L’intrigue est vraiment très tenante, le tout étant de savoir quand et dans quelles circonstances (et surtout dans quels états physique et mental) Paul Shelon va-t-il échapper aux griffes d’Annie ? Annie Wilkes est réellement … terrifiante. Elle est tout ce qu’il y a de plus immonde et repoussant. Un réel cauchemar d’une force physique impressionnante. Folle mais pas idiote. Loin d’être idiote même.
La relation entre nos deux personnages est très spéciale. Faite de crainte, de respect mais aussi de haine. Au fil de l’histoire on ne sait plus qui a de l’emprise sur qui, ni dans quel sens ça doit marcher. Bien que lorsque Paul fait une bêtise, Annie sait le remettre en place.
Les scènes les plus intenses sont sûrement celles de violences physique et/ou de torture faites à notre personnage principal. Rares sont les livres qui m’ont fait me sentir mal. Celui-ci fait partie du lot. J’ai très (très) souvent grimacé, et poussé quelques « aaaah! » horrifiés et dégoutés (dont Cassandre a été témoin). Je me suis même retrouvée dans un état hagard à un certain point de ma lecture.

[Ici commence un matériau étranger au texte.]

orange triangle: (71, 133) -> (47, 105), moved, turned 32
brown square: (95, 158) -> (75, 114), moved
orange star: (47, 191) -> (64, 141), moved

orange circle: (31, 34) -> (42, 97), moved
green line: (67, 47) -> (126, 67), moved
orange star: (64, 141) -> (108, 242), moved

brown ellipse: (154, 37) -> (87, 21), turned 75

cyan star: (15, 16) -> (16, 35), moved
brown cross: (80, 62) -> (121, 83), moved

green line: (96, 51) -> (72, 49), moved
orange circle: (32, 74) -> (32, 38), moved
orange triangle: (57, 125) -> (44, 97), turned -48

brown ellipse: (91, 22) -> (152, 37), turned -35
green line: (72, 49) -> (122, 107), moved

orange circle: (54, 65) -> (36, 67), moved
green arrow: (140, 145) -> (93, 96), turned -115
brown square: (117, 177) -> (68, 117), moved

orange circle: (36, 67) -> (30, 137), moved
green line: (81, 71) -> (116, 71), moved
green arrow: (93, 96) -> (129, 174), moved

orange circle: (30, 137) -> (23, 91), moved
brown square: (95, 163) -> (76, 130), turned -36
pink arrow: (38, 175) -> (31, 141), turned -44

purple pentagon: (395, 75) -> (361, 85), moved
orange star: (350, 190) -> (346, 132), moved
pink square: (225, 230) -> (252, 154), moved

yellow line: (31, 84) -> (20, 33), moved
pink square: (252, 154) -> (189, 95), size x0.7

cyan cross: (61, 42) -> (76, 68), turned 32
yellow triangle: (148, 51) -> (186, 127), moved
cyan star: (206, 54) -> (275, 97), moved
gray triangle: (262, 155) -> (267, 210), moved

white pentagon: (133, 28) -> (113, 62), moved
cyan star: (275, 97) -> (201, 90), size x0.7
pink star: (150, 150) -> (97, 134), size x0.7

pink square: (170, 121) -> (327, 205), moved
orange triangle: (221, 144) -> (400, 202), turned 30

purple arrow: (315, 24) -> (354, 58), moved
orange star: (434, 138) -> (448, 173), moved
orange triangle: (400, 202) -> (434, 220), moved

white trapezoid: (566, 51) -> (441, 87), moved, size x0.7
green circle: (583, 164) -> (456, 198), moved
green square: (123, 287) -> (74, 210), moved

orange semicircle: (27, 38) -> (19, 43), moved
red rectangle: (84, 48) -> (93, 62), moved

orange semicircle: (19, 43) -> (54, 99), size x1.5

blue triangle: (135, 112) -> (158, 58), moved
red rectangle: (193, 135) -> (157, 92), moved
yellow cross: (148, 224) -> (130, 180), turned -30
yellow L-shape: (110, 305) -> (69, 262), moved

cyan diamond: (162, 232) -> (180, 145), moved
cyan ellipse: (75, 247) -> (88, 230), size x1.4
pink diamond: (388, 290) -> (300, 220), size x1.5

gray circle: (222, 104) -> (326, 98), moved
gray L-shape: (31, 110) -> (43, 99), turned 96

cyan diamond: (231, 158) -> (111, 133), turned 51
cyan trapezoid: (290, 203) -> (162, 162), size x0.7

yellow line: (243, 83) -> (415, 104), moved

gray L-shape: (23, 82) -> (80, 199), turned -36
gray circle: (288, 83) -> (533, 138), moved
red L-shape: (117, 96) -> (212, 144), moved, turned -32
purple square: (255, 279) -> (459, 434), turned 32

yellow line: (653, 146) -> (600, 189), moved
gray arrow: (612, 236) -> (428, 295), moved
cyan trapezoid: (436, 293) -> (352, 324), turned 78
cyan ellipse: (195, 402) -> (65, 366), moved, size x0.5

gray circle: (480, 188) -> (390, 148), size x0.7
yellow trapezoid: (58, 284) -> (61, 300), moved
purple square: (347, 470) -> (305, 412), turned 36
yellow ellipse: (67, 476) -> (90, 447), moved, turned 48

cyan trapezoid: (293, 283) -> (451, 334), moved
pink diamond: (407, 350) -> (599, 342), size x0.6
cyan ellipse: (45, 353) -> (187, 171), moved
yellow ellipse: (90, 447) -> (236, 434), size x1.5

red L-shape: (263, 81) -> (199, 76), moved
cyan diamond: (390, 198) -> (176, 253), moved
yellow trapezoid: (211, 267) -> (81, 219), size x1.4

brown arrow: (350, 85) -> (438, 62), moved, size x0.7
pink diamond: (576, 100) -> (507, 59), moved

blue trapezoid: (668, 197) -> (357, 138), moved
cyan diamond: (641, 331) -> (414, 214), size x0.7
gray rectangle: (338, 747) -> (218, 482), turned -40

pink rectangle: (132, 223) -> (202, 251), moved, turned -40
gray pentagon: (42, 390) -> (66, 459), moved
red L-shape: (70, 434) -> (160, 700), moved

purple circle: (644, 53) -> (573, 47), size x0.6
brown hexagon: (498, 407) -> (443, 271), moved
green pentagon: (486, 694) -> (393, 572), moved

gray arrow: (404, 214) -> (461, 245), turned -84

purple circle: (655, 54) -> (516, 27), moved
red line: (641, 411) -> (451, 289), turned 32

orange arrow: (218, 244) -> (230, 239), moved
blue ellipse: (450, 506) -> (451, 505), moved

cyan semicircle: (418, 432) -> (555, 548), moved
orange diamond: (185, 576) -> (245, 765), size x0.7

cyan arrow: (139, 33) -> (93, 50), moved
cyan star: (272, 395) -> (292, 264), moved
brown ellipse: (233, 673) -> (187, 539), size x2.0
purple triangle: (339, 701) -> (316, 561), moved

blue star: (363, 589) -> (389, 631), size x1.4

Stephen King, maître de l’horreur ? Je ne dis pas non. J’ai vraiment apprécié ce livre et je le recommande aux personnes n’étant pas trop sensibles ainsi qu’à celles qui ne sont pas dans une quête permanente d’action, et de retournements de situations. Aller jusqu’à dire que c’était une partie de plaisir … serait de mauvais goût.